Although $\Sigma$ is uniquely determined by $U\Sigma V^T,$ the matrices $U$ and $V$ are not. If $\mu(U',\Sigma,V')=\mu(U,\Sigma,V)$ then $U^{-1}U'$ and $V^{-1}V'$ are equal and of the form $\operatorname{diag}(\pm1,\dots,\pm1)$ with an even number of $-1$'s - see for example the answer at How unique (on non-unique) are U and V in Singular Value Decomposition (SVD)?. This explains the $2^{n-1}.$ In short: let $\hat U=U^{-1}U'$ and $\hat V=V^{-1}V'^T.$ Then $\hat U\Sigma \hat V^T=\Sigma,$ so $\hat U\Sigma^2 \hat U^T=(\hat U\Sigma \hat V^T)(\hat U\Sigma \hat V^T)^T=\Sigma^2,$ which means $\hat U$ commutes with $\Sigma.$ This forces $\hat U$ to be diagonal. Similarly $\hat V$ is diagonal. My intuition for this is that if $A=U\Sigma V^T$ then $U$ has to map standard basis vectors to the corresponding left singular vectors of $A,$ and if we ignore the condition $\det U=1$ for a moment, there are exactly two ways to do that for each vector because only the sign is ambiguous. $V$ also has to map standard basis vectors to right singular vectors of $A,$ but the sign is already determined by the choice of $U.$
To see that it's a local diffeomorphism, use the inverse function theorem. By a symmetry argument it suffices to check the derivative at $U=V=1.$ We need to check that $(u,s,v)\mapsto D\mu(u,s,v)=u\Sigma + s + \Sigma v$ is an injective linear map, where $u,v$ are skew-symmetric and $s$ is diagonal. The diagonal entries are just those of $s.$ The $i,j$ entry is $u_{ij} \sigma(j)+\sigma(i) v_{ij},$ and the $j,i$ entry is $u_{ji} \sigma(i)+\sigma(j) v_{ji}=-u_{ij} \sigma(i)-\sigma(j) v_{ij}.$ Since $\begin{pmatrix}\sigma(j)&\sigma(i)\\-\sigma(i)&-\sigma(j)\end{pmatrix}$ is invertible, we can recover $u_{ij}$ and $v_{ij}$ from these.

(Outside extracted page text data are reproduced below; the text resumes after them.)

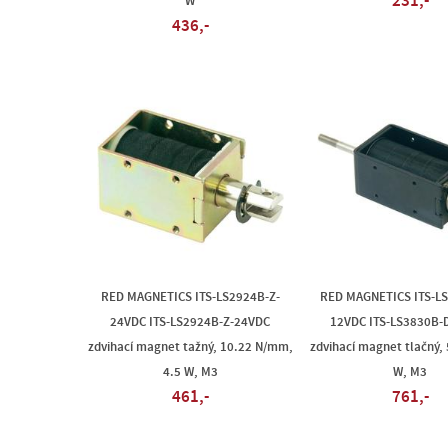
231,-
W
436,-
RED MAGNETICS ITS-LS2924B-Z-
RED MAGNETICS ITS-L
24VDC ITS-LS2924B-Z-24VDC
12VDC ITS-LS3830B-
zdvihací magnet tažný, 10.22 N/mm,
zdvihací magnet tlačný,
4.5 W, M3
W, M3
461,-
761,-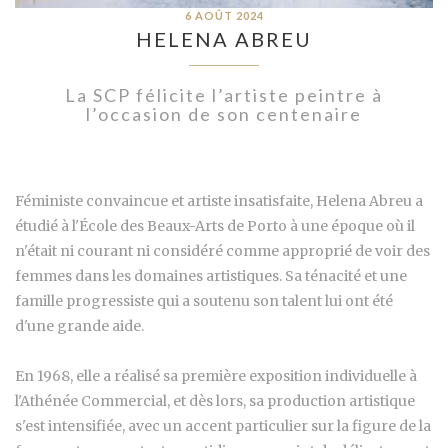
6 AOÛT 2024
HELENA ABREU
La SCP félicite l’artiste peintre à
l’occasion de son centenaire
Féministe convaincue et artiste insatisfaite, Helena Abreu a
étudié à l'École des Beaux-Arts de Porto à une époque où il
n'était ni courant ni considéré comme approprié de voir des
femmes dans les domaines artistiques. Sa ténacité et une
famille progressiste qui a soutenu son talent lui ont été
d'une grande aide.
En 1968, elle a réalisé sa première exposition individuelle à
l'Athénée Commercial, et dès lors, sa production artistique
s'est intensifiée, avec un accent particulier sur la figure de la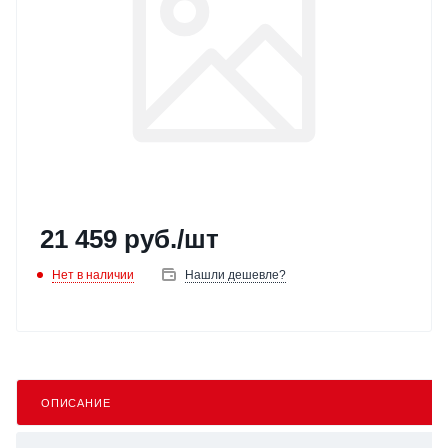
21 459
руб.
/шт
Нет в наличии
Нашли дешевле?
ОПИСАНИЕ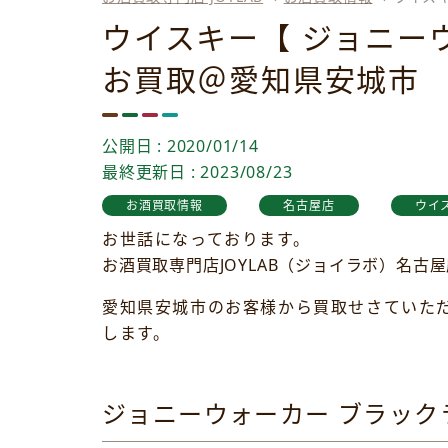
ウイスキー【 ジョニー
お買取＠愛知県安城市
公開日 : 2020/01/14
最終更新日 : 2023/08/23
お酒買取情報
名古屋店
ウイ
お世話になっております。
お酒買取専門店JOYLAB（ジョイラボ）名古
愛知県安城市のお客様から買取せさていただ
します。
ジョニーウォーカー ブラック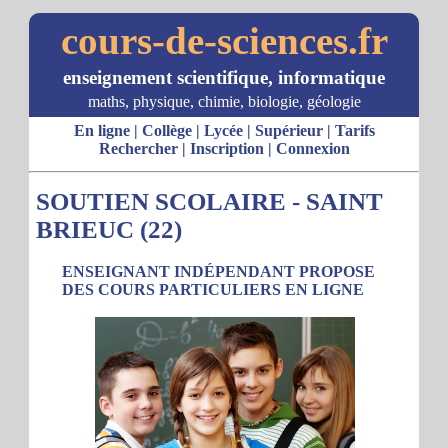
cours-de-sciences.fr
enseignement scientifique, informatique
maths, physique, chimie, biologie, géologie
En ligne
|
Collège
|
Lycée
|
Supérieur
|
Tarifs
Rechercher
|
Inscription
|
Connexion
SOUTIEN SCOLAIRE - SAINT
BRIEUC (22)
ENSEIGNANT INDÉPENDANT PROPOSE
DES COURS PARTICULIERS EN LIGNE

Finally, $\mu$ is a covering map because each fiber has the same (finite) cardinality. Indeed for any $x\in X$ by the local homeomorphism and Hausdorff properties, there are disjoint open sets $U_1,\dots,U_{2^{n-1}}$ each mapped diffeomorphically by $\mu$ to a (possibly different) open neighborhood of $x.$ This implies that $\bigcap_i\mu(U_i)$ is an evenly covered neighborhood of $x.$
The way I originally thought of this problem is to consider the map $f:SO_2\to \mathbb R^{2\times 2}$ that sends $U$ to $U\cdot \mathrm{diag}(2,1)\cdot U^T.$ This is a slightly different situation, but perhaps a bit easier to visualize. $f(U)$ is a positive definite matrix, and $x^Tf(U)x=1$ describes a certain ellipse with axes of length 1 and $1/\sqrt 2.$ The question is whether we can smoothly choose the rotation matrix $U,$ given the ellipse. This is impossible because continuously rotating by 180 degrees gives the same ellipse, but forces $U$ to end up with an extra 180 degree rotation. Actually $f:SO_2\to f(SO_2)$ is just the map $S^1\to S^1$ of degree $2.$
This argument relies on the fact that the fibers are discrete. Otherwise you'd get a more general fibration.